Students in the elective cost-benefit analysis course also have the chance to do hands-on policy analysis for clients. In 2021-2022, students produced cost-benefit analyses related to childcare, training for certified nursing assistants in nursing homes, and marijuana decriminalization and legalization.
The sampling of report conclusions below demonstrates the value of the projects to the clients.
Through incorporating the analysis and recommendations included within this report, the Office of the City Attorney has the potential to address outcome disparities and become a model for the country on how to produce equitable outcomes in municipal prosecution.

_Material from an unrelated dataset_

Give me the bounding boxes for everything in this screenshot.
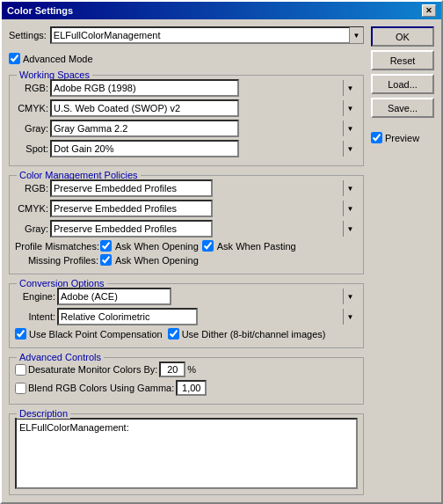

– Observing Prosecutorial Outcomes in the City of Madison by Ian Pearson, Paul Tadross, and Charlie Warzecha
The development of quality healthcare service delivery is the product of many factors, but access to reliable electricity has a discernable and significant effect on delivery of healthcare services, per our regression analysis using under age five mortality rates as a proxy variable for health outcomes.
– Health Facility Electrification in Sub-Saharan Africa: The Importance of Electricity Access for Public Health by Muhammed Fofana, Stephanie Liechty, Matthew Marcus, and Jean Vilbert
“My team and I were so pleased with the report on improving Wisconsin’s residential building code,” said Jennifer Garrett, assistant deputy secretary at the Wisconsin Department of Safety and Professional Services. “It will be an invaluable resource for several related projects and initiatives, including our new Sustainable Building Council, so the timing could not be better. The report also generated insights we were not expecting, including ways our agency could assist efforts to expand access to affordable and workforce housing. We anticipate using this report as the foundation for future initiatives within our agency and across the administration. We could not have generated a resource like this without the La Follette School and UW–Madison.”
These partnerships demonstrate the La Follette School’s commitment to public outreach and the Wisconsin Idea, using evidence-based research to serve the public good.